Epilog

»Das war... eine sehr traurige Geschichte«, sagte das Mädchen. Einen Moment lang wartete es auf eine Antwort der fremden Frau, aber es bekam keine, und eigentlich hatte es auch nicht damit gerechnet. Es sah auf. Die fremde Frau mit den dunklen Haaren hatte sich gegen einen Baum gelehnt und die Augen geschlossen. Ihr Gesicht lag im Schatten, und es sah aus, als schliefe sie. Aber sie war wach. Nur ein Teil von ihr schien noch in der Vergangenheit zu weilen, bei Tally und Hrhon und all den anderen, die für wenige kurze Stunden durch ihre Worte wieder Leben bekommen hatten.

»Hat sie Wort gehalten?« fragte das Mädchen schließlich.
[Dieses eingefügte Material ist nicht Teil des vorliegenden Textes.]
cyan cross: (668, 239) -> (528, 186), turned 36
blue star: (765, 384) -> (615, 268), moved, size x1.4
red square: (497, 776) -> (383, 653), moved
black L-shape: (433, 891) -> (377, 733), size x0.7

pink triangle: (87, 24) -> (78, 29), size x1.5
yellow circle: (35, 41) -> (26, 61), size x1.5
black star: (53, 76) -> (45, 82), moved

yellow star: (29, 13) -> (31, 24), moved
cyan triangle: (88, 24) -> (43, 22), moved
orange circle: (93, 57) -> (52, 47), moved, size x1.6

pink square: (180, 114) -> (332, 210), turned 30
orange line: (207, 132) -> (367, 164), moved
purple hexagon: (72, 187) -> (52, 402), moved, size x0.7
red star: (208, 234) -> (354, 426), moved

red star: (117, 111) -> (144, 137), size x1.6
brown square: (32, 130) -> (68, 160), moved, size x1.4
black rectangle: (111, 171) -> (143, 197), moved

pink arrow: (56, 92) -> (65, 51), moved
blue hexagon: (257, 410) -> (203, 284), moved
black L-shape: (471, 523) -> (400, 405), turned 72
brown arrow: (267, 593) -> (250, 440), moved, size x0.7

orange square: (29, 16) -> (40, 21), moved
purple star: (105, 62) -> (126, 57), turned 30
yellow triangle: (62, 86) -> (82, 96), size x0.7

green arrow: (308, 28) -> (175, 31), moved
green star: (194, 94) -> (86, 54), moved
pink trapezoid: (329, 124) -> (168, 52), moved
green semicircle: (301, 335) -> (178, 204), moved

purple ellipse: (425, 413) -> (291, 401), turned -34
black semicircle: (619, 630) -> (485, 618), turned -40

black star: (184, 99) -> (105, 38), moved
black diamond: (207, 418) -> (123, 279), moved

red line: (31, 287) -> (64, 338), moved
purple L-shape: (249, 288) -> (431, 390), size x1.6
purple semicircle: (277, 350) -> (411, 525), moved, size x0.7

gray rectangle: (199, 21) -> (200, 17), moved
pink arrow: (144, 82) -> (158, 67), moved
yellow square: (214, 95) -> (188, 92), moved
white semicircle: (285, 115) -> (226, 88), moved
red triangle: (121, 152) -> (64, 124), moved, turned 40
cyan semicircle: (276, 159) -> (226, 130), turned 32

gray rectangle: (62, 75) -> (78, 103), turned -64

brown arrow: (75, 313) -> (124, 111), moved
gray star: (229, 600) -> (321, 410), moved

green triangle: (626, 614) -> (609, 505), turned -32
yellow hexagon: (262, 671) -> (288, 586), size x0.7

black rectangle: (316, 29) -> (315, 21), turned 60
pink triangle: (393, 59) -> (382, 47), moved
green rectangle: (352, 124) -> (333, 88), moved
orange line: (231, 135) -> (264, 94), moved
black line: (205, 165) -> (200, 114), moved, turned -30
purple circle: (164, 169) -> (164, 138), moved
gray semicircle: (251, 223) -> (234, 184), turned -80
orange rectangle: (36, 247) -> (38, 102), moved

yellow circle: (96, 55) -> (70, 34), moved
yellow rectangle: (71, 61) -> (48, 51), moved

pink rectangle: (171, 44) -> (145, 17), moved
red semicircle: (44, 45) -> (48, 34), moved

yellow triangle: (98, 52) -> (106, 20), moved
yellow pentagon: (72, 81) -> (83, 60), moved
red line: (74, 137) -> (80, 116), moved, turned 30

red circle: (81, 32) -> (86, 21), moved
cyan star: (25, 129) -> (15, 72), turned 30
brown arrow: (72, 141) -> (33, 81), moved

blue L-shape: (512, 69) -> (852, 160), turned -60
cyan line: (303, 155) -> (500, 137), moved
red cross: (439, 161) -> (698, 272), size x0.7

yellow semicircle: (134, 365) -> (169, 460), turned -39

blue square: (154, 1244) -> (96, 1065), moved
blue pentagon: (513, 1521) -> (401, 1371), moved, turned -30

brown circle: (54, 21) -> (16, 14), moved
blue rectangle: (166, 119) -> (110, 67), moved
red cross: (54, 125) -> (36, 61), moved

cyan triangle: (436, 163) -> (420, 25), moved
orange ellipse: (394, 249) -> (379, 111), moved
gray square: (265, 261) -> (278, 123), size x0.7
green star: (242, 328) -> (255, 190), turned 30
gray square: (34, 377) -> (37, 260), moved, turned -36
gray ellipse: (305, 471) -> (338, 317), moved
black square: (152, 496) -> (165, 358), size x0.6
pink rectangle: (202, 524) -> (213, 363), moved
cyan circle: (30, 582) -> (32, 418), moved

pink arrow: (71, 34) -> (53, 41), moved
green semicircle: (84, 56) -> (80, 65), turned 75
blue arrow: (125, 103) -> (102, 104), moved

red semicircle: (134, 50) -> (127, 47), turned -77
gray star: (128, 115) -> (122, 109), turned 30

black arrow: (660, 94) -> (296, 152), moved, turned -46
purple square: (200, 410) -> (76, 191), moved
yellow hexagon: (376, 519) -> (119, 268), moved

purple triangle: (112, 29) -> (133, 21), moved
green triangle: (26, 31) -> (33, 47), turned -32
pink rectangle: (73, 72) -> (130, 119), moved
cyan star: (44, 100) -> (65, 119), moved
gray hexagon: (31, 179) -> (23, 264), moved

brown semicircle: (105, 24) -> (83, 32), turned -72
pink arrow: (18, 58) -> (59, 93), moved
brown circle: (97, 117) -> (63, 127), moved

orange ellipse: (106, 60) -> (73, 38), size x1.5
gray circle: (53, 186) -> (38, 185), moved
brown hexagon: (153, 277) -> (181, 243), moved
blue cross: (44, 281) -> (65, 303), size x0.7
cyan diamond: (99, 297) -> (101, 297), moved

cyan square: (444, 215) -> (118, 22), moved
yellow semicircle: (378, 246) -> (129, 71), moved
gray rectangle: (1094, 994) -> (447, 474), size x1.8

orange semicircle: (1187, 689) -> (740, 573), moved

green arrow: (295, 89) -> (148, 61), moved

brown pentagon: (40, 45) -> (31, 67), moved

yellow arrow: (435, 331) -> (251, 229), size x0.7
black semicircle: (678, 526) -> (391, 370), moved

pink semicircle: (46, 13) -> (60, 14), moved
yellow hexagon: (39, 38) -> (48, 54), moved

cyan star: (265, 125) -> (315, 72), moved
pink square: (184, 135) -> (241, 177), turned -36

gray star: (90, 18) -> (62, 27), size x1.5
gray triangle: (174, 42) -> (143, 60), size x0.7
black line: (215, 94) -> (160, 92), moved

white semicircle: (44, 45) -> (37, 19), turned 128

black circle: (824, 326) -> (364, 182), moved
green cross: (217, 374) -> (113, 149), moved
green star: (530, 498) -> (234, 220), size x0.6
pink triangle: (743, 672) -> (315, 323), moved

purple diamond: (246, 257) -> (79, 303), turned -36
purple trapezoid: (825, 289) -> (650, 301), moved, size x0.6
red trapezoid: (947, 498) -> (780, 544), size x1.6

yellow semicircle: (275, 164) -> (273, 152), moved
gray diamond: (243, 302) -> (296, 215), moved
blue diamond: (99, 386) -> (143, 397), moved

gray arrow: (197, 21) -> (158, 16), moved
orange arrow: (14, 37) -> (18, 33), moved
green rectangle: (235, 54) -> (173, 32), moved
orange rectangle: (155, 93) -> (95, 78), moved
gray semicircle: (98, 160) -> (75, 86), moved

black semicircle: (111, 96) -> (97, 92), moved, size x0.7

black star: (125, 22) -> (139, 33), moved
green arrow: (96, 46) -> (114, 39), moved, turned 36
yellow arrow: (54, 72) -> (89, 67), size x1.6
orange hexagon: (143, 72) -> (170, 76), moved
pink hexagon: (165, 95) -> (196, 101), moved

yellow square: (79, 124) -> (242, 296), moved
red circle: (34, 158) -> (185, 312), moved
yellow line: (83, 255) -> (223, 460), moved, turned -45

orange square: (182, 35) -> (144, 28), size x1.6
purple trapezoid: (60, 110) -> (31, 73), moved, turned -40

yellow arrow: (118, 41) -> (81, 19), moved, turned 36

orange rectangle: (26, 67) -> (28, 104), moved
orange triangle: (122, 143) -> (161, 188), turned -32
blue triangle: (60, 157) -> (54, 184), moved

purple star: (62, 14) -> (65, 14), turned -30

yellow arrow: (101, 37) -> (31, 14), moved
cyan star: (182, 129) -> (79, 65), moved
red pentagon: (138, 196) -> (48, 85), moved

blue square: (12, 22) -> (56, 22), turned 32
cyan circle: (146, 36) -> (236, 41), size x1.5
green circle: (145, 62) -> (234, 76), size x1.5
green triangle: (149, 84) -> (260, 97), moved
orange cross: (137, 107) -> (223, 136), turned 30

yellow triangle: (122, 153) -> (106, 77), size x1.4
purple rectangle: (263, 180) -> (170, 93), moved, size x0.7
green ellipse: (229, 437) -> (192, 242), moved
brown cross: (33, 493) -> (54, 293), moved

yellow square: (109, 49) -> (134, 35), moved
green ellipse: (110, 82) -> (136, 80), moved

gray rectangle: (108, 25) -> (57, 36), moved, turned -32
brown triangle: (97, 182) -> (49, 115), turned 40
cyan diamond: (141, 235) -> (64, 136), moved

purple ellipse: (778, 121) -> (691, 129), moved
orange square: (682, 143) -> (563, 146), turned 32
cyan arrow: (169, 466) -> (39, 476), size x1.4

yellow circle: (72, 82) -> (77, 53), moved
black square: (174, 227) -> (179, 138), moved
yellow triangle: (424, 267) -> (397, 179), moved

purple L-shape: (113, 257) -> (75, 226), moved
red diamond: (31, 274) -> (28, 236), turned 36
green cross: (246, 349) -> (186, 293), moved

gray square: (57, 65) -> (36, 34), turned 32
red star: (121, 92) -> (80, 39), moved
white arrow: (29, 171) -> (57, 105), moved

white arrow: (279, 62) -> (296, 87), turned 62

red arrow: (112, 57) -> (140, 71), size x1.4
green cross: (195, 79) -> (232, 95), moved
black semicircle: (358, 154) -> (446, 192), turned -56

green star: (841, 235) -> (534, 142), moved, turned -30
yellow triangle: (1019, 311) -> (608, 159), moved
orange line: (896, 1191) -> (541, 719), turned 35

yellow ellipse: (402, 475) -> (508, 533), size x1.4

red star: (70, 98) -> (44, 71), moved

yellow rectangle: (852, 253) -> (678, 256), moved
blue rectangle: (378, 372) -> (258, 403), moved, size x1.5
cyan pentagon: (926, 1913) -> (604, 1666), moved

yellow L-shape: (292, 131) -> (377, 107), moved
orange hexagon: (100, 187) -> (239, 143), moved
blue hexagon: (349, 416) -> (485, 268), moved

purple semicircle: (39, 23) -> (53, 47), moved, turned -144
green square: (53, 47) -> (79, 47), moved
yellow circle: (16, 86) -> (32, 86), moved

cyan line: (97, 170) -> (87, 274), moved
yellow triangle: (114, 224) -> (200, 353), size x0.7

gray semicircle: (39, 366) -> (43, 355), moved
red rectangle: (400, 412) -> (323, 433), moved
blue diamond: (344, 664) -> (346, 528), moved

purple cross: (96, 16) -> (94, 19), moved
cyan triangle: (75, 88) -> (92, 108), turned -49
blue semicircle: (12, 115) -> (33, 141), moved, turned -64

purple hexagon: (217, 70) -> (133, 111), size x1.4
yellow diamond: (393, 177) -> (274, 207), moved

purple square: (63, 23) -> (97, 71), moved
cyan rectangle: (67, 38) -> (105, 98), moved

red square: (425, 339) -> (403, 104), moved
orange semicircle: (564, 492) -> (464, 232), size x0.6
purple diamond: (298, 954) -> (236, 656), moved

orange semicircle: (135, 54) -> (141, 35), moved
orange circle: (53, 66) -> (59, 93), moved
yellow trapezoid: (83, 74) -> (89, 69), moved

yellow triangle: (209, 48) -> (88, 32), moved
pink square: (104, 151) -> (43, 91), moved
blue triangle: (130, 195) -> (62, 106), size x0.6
»Tally?« Die Frau nickte. »Ja. Es war nicht einmal besonders schwer für Angella und Hrhon, den Drachenfels zu verlassen, weißt du? Jedenfalls nicht im Vergleich zu dem, was sie ertragen mußten, um ihn zu erreichen. Nicht alle Drachen waren tot. Ein paar von ihnen waren fortgeflogen, bevor Tally den Berg erreichte, und sie kamen nichtsahnend zurück.«

»Aber Gäa –«

»Vernichtete sie alle«, sagte die Fremde. »Alle bis auf einen, dessen Reiter Angella und Hrhon überwältigten. Sie zwangen sie, ihnen das Geheimnis zu verraten, wie man die Drachen lenkte.«

Das Mädchen dachte einen Moment lang darüber nach, wie man jemanden wie eine Drachenreiterin zu irgend etwas zwingen konnte. Aber dann kam es zu dem Schluß, daß es die Antwort eigentlich gar nicht wissen wollte.

»Diese Geschichte ist... ist wahr, nicht?« sagte es ganz leise. »Ich meine – du hast sie dir nicht nur ausgedacht um... um mir die Zeit zu vertreiben, oder mich zu trösten. Die Fremde nickte. »Sie ist wahr.«

»Dann gefällt sie mir nicht«, sagte das Mädehen nach kurzem überlegen. »Sie ist häßlich, und sie hat kein gutes Ende.«

»Sie hat überhaupt kein Ende«, sagte die Fremde. »Hast du vergessen, was Hrhon gesagt hat – es hat gerade erst begonnen.«

»Aber Tally ist doch tot. Sie hat sich selbst geopfert. Warum?«

»Weil es der einzige Weg war«, sagte die Fremde. »Ihr Leben war sinnlos geworden, weißt du? Sie lebte nur noch für ihre Rache, und als sie begriff, daß sie zu schwach war, ihre Feinde besiegen zu können, tat sie das einzige, was ihr noch blieb. Ich glaube«, fügte sie mit veränderter Stimme und nach einer hörbaren Pause hinzu, »in Wirklichkeit war sie schon lange tot. Wahrscheinlich ist sie auch gestorben, damals, als ihre Stadt verbrannte.«

Ihre Worte erfüllten das Mädchen mit Schmerz. Auch seine Stadt war verbrannt, mit allen, die es gekannt und geliebt hatte. Ob sie eines Tages auch so werden würde wie Tally? Die Fremde schien ihre Gedanken zu erraten. Vielleicht waren sie auch deutlich auf ihrem Gesicht abzulesen. »Es war nicht umsonst, Kleines«, sagte sie sanft. »Ich weiß, was du jetzt fühlst – auch deine Stadt ist zerstört, und du hast wie Tally die Drachen gesehen, die es getan haben, nicht wahr?« Das Mädchen nickte. Schwieg.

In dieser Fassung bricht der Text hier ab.